• Your assignment
Using the data that follows, report how many lines include "close"; output no other text.

- - - -

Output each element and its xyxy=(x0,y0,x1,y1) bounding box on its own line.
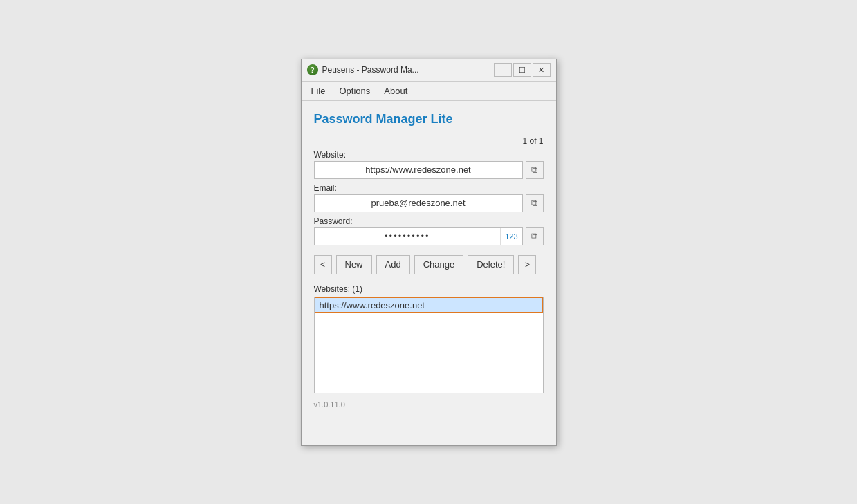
record-counter: 1 of 1 xyxy=(314,136,544,146)
email-input[interactable] xyxy=(314,194,523,212)
main-content: Password Manager Lite 1 of 1 Website: ⧉ … xyxy=(302,101,556,417)
new-button[interactable]: New xyxy=(336,255,372,274)
password-input-wrap: 123 xyxy=(314,227,523,245)
version-label: v1.0.11.0 xyxy=(314,400,544,409)
copy-website-button[interactable]: ⧉ xyxy=(526,161,544,179)
show-password-button[interactable]: 123 xyxy=(500,228,522,245)
app-icon: ? xyxy=(307,64,318,75)
password-row: 123 ⧉ xyxy=(314,227,544,245)
maximize-button[interactable]: ☐ xyxy=(513,63,531,77)
password-input[interactable] xyxy=(315,231,501,241)
delete-button[interactable]: Delete! xyxy=(468,255,514,274)
app-window: ? Peusens - Password Ma... — ☐ ✕ File Op… xyxy=(301,59,557,446)
window-controls: — ☐ ✕ xyxy=(494,63,551,77)
next-button[interactable]: > xyxy=(518,255,536,274)
website-label: Website: xyxy=(314,150,544,160)
menu-bar: File Options About xyxy=(302,82,556,101)
copy-email-icon: ⧉ xyxy=(531,198,537,209)
minimize-button[interactable]: — xyxy=(494,63,512,77)
website-input[interactable] xyxy=(314,161,523,179)
change-button[interactable]: Change xyxy=(414,255,464,274)
website-row: ⧉ xyxy=(314,161,544,179)
action-buttons: < New Add Change Delete! > xyxy=(314,255,544,274)
list-item[interactable]: https://www.redeszone.net xyxy=(315,297,543,313)
websites-list[interactable]: https://www.redeszone.net xyxy=(314,297,544,393)
add-button[interactable]: Add xyxy=(376,255,410,274)
app-title: Password Manager Lite xyxy=(314,112,544,127)
copy-password-icon: ⧉ xyxy=(531,231,537,242)
title-bar: ? Peusens - Password Ma... — ☐ ✕ xyxy=(302,59,556,82)
password-label: Password: xyxy=(314,216,544,226)
close-button[interactable]: ✕ xyxy=(533,63,551,77)
copy-password-button[interactable]: ⧉ xyxy=(526,227,544,245)
menu-options[interactable]: Options xyxy=(332,83,377,99)
menu-file[interactable]: File xyxy=(304,83,333,99)
email-row: ⧉ xyxy=(314,194,544,212)
email-label: Email: xyxy=(314,183,544,193)
prev-button[interactable]: < xyxy=(314,255,332,274)
copy-email-button[interactable]: ⧉ xyxy=(526,194,544,212)
window-title: Peusens - Password Ma... xyxy=(322,65,494,75)
copy-website-icon: ⧉ xyxy=(531,165,537,176)
websites-section-label: Websites: (1) xyxy=(314,284,544,294)
menu-about[interactable]: About xyxy=(377,83,414,99)
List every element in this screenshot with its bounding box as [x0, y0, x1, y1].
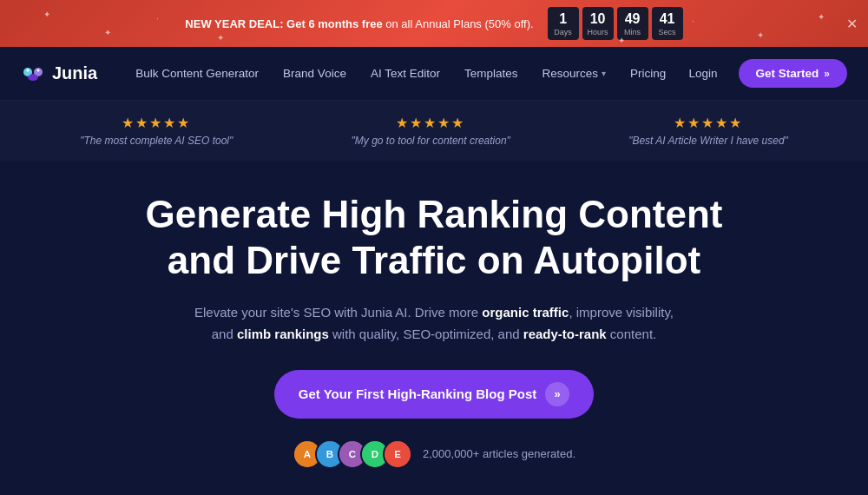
hero-cta-chevron-icon: » [545, 382, 569, 406]
nav-links: Bulk Content Generator Brand Voice AI Te… [125, 62, 678, 85]
nav-templates[interactable]: Templates [454, 62, 529, 85]
countdown-days: 1 Days [548, 7, 579, 39]
review-item-3: ★★★★★ "Best AI Article Writer I have use… [628, 115, 788, 147]
review-text-3: "Best AI Article Writer I have used" [628, 135, 788, 147]
svg-text:D: D [372, 449, 378, 459]
resources-chevron-icon: ▾ [602, 69, 606, 78]
review-text-1: "The most complete AI SEO tool" [80, 135, 233, 147]
review-stars-1: ★★★★★ [80, 115, 233, 131]
get-started-chevron-icon: » [824, 68, 830, 80]
svg-point-4 [37, 69, 40, 71]
hero-section: Generate High Ranking Content and Drive … [0, 161, 868, 490]
svg-text:A: A [304, 449, 311, 459]
navbar: Junia Bulk Content Generator Brand Voice… [0, 47, 868, 101]
nav-bulk-content[interactable]: Bulk Content Generator [125, 62, 269, 85]
banner-text: NEW YEAR DEAL: Get 6 months free on all … [185, 17, 533, 30]
review-item-1: ★★★★★ "The most complete AI SEO tool" [80, 115, 233, 147]
nav-pricing[interactable]: Pricing [620, 62, 676, 85]
hero-subtitle: Elevate your site's SEO with Junia AI. D… [191, 301, 677, 346]
svg-point-3 [27, 69, 30, 71]
get-started-button[interactable]: Get Started » [739, 59, 847, 88]
svg-text:C: C [349, 449, 356, 459]
logo-text: Junia [52, 63, 97, 83]
review-stars-2: ★★★★★ [352, 115, 510, 131]
nav-ai-text-editor[interactable]: AI Text Editor [360, 62, 450, 85]
promo-banner: ✦ ✦ · ✦ ✦ ✦ · ✦ NEW YEAR DEAL: Get 6 mon… [0, 0, 868, 47]
nav-brand-voice[interactable]: Brand Voice [273, 62, 357, 85]
logo-icon [21, 63, 45, 84]
review-stars-3: ★★★★★ [628, 115, 788, 131]
countdown-secs: 41 Secs [652, 7, 683, 39]
nav-actions: Login Get Started » [678, 59, 847, 88]
hero-title: Generate High Ranking Content and Drive … [130, 192, 738, 284]
social-proof-text: 2,000,000+ articles generated. [423, 447, 575, 460]
nav-resources[interactable]: Resources ▾ [531, 62, 616, 85]
countdown-timer: 1 Days 10 Hours 49 Mins 41 Secs [548, 7, 683, 39]
review-text-2: "My go to tool for content creation" [352, 135, 510, 147]
svg-text:B: B [326, 449, 333, 459]
login-button[interactable]: Login [678, 62, 727, 85]
hero-cta-button[interactable]: Get Your First High-Ranking Blog Post » [274, 370, 594, 419]
countdown-mins: 49 Mins [617, 7, 648, 39]
reviews-bar: ★★★★★ "The most complete AI SEO tool" ★★… [0, 101, 868, 161]
svg-text:E: E [394, 449, 401, 459]
svg-point-2 [28, 74, 38, 81]
avatar-group: A B C D E [293, 439, 412, 469]
avatar: E [383, 439, 412, 469]
review-item-2: ★★★★★ "My go to tool for content creatio… [352, 115, 510, 147]
banner-close-button[interactable]: ✕ [846, 16, 858, 32]
logo[interactable]: Junia [21, 63, 97, 84]
social-proof: A B C D E 2,000,000+ articles generated. [21, 439, 847, 469]
countdown-hours: 10 Hours [582, 7, 614, 39]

- - - -

• Response area
2